Yüz yıldır, bu son kalede direne direne dışarıdan gelen taarruzları hep püskürttük!
Ya şimdi?
Şimdi içeriden vuruyorlar, kahpece!
İçimizden, bizim insanımızı çalarak geleceğimize düşmanlık tohumları ekiyorlar!
Bu yüzyılın başında, Küresel Gücün dayattığı Yeni Dünya Düzeninde Türkiye’ye bir rol biçildi;
2003 yılında ABD Dışişleri Bakanı Condoleezza Rice: “BOP ile Türkiye Dâhil 22 Ülkenin Sınırları Değişecek” demişti! HATIRLADINIZ MI?
Arap baharıyla başlatılan bu proje sınırlarımıza kadar dayandı!
Maksatları bizi de içeriden parçalamak!
Bunu da neyle yapıyorlar?

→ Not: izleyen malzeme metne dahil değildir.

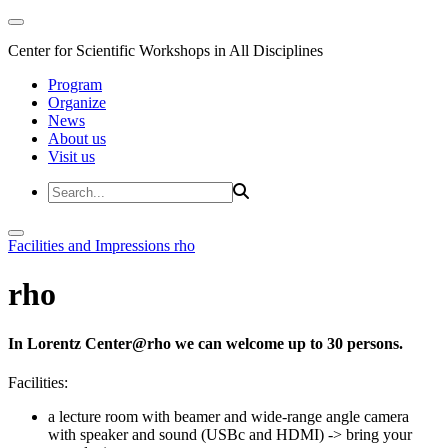
Center for Scientific Workshops in All Disciplines
Program
Organize
News
About us
Visit us
Facilities and Impressions
rho
rho
In Lorentz Center@rho we can welcome up to 30 persons.
Facilities:
a lecture room with beamer and wide-range angle camera
with speaker and sound (USBc and HDMI)
-> bring your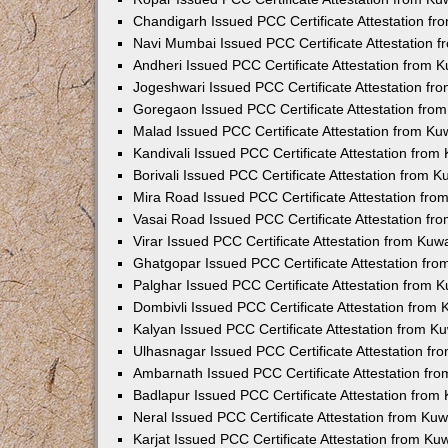
Chandigarh Issued PCC Certificate Attestation f
Navi Mumbai Issued PCC Certificate Attestation 
Andheri Issued PCC Certificate Attestation from
Jogeshwari Issued PCC Certificate Attestation f
Goregaon Issued PCC Certificate Attestation fr
Malad Issued PCC Certificate Attestation from K
Kandivali Issued PCC Certificate Attestation fro
Borivali Issued PCC Certificate Attestation from 
Mira Road Issued PCC Certificate Attestation fr
Vasai Road Issued PCC Certificate Attestation f
Virar Issued PCC Certificate Attestation from Ku
Ghatgopar Issued PCC Certificate Attestation fr
Palghar Issued PCC Certificate Attestation from
Dombivli Issued PCC Certificate Attestation from
Kalyan Issued PCC Certificate Attestation from 
Ulhasnagar Issued PCC Certificate Attestation f
Ambarnath Issued PCC Certificate Attestation fr
Badlapur Issued PCC Certificate Attestation fro
Neral Issued PCC Certificate Attestation from Ku
Karjat Issued PCC Certificate Attestation from K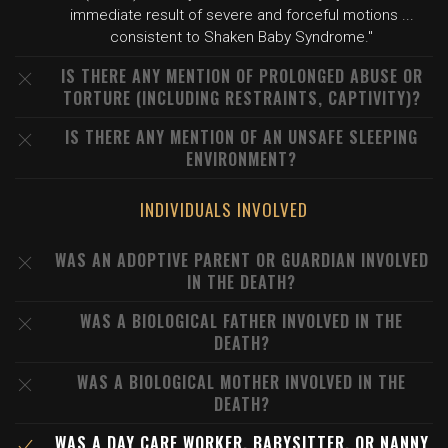
immediate result of severe and forceful motions ...
consistent to Shaken Baby Syndrome."
IS THERE ANY MENTION OF PROLONGED ABUSE OR
TORTURE (INCLUDING RESTRAINTS, CAPTIVITY)?
IS THERE ANY MENTION OF AN UNSAFE SLEEPING
ENVIRONMENT?
INDIVIDUALS INVOLVED
WAS AN ADOPTIVE PARENT OR GUARDIAN INVOLVED
IN THE DEATH?
WAS A BIOLOGICAL FATHER INVOLVED IN THE
DEATH?
WAS A BIOLOGICAL MOTHER INVOLVED IN THE
DEATH?
WAS A DAY CARE WORKER, BABYSITTER, OR NANNY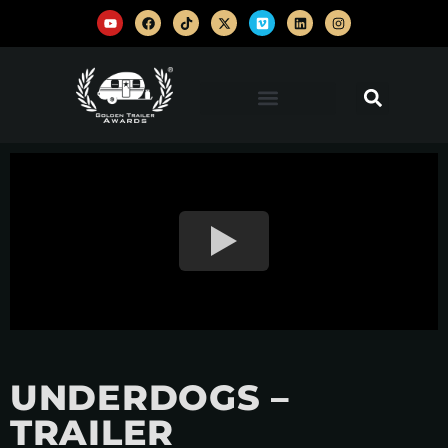
UNDERDOGS –
TRAILER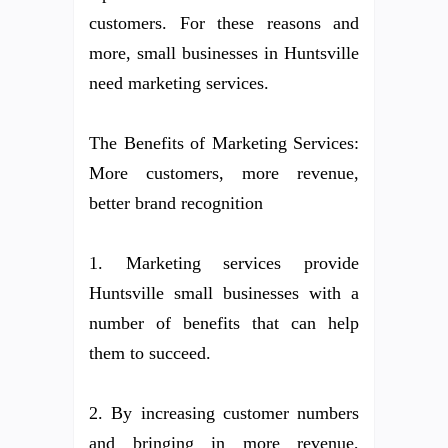
customers. For these reasons and
more, small businesses in Huntsville
need marketing services.
The Benefits of Marketing Services:
More customers, more revenue,
better brand recognition
1. Marketing services provide
Huntsville small businesses with a
number of benefits that can help
them to succeed.
2. By increasing customer numbers
and bringing in more revenue,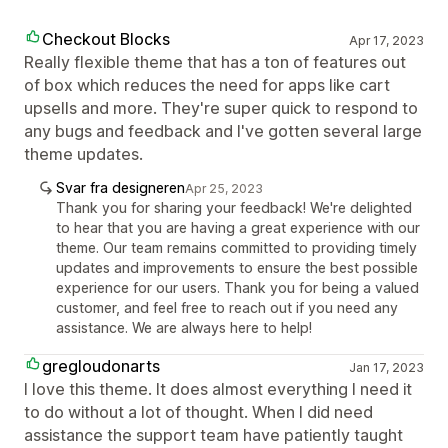
Checkout Blocks
Apr 17, 2023
Really flexible theme that has a ton of features out
of box which reduces the need for apps like cart
upsells and more. They're super quick to respond to
any bugs and feedback and I've gotten several large
theme updates.
Svar fra designeren
Apr 25, 2023
Thank you for sharing your feedback! We're delighted
to hear that you are having a great experience with our
theme. Our team remains committed to providing timely
updates and improvements to ensure the best possible
experience for our users. Thank you for being a valued
customer, and feel free to reach out if you need any
assistance. We are always here to help!
gregloudonarts
Jan 17, 2023
I love this theme. It does almost everything I need it
to do without a lot of thought. When I did need
assistance the support team have patiently taught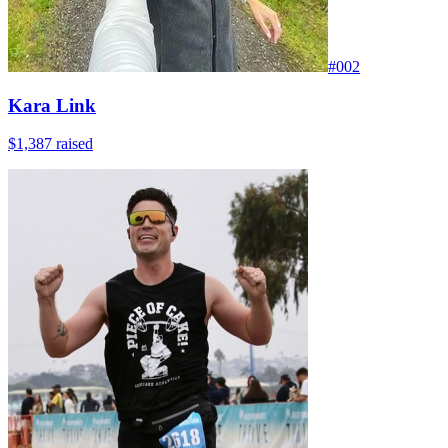
#
002
Kara Link
$1,387
raised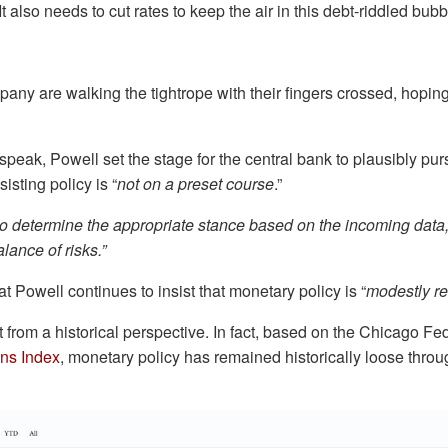
 It also needs to cut rates to keep the air in this debt-riddled bu
ny are walking the tightrope with their fingers crossed, hoping
speak, Powell set the stage for the central bank to plausibly pu
isting policy is “
not on a preset course
.”
to determine the appropriate stance based on the incoming data,
lance of risks.”
hat Powell continues to insist that monetary policy is “
modestly res
not from a historical perspective. In fact, based on the Chicago Fe
ons Index
, monetary policy has remained historically loose throu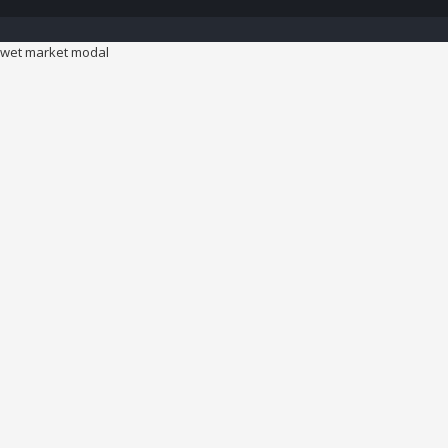
wet market modal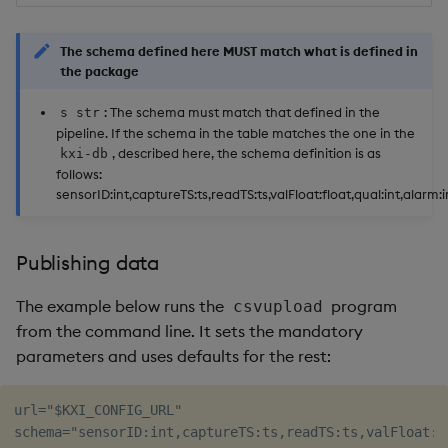
The schema defined here MUST match what is defined in
the package
: The schema must match that defined in the
s str
pipeline. If the schema in the table matches the one in the
, described here, the schema definition is as
kxi-db
follows:
sensorID:int,captureTS:ts,readTS:ts,valFloat:float,qual:int,alarm:i
Publishing data
The example below runs the
program
csvupload
from the command line. It sets the mandatory
parameters and uses defaults for the rest:
url="$KXI_CONFIG_URL"

schema="sensorID:int,captureTS:ts,readTS:ts,valFloat:f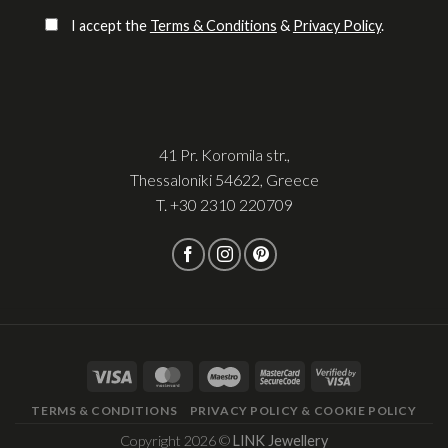
Please leave this field empty.
I accept the
Terms & Conditions
&
Privacy Policy
.
41 Pr. Koromila str.,
Thessaloniki 54622, Greece
T.
+30 2310 220709
TERMS & CONDITIONS
PRIVACY POLICY & COOKIE POLICY
Copyright 2026 ©
LINK Jewellery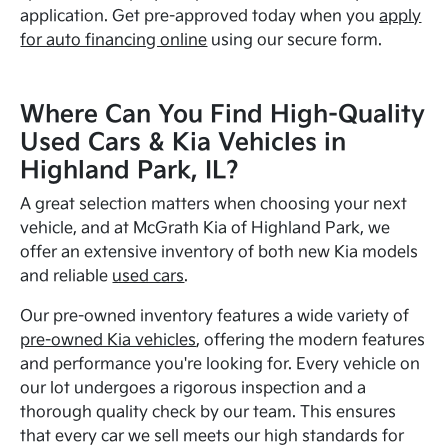
application. Get pre-approved today when you
apply
for auto financing online
using our secure form.
Where Can You Find High-Quality
Used Cars & Kia Vehicles in
Highland Park, IL?
A great selection matters when choosing your next
vehicle, and at McGrath Kia of Highland Park, we
offer an extensive inventory of both new Kia models
and reliable
used cars
.
Our pre-owned inventory features a wide variety of
pre-owned Kia vehicles
, offering the modern features
and performance you're looking for. Every vehicle on
our lot undergoes a rigorous inspection and a
thorough quality check by our team. This ensures
that every car we sell meets our high standards for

Etnik, mezhep, meşrep ve hizipçilikle!
Asala, PKK, PARALEL,DEAŞ … hepsi de aynı dış güçlerin tornasından çıkan maşalar?
Dün, Diyarbakır sokaklarında polis otolarını taşlayan o çocuklar, büyüdüler ve bugün büyük şehirlerde terör eylemi yapıyorlar!
“Dağ yapılanmasının yanında şimdi de şehir yapılanması çıktı!”
...
Bunu ben değil terör uzmanları söylüyor…
Peki, ülke olarak bununla nasıl baş edeceğiz?
Şöyle ki?
Biz, bozkırın yağız savaşçılarıyız, devletimiz güçlüdür evelallah.
Tedbir, dikkat ve istihbarat önemlidir; ister sivil, ister asker… hepimiz için geçerli!
Devletin yapacağı iş yılanın başını ezmektir, klişe olacak ama boşuna söylenmemiş;
Bataklığı kurutmadıkça sivrisineklerle baş etmek mümkün değildir!
Terörle yaşayamayız değil mi?
Biz bunu daha önce de yaptık:
Terör/ist için küresel sürek avı başlatılmalı; ASALA yöntemi ile TERÖR BAŞLARINI bulundukları ülkede imha edilmeli!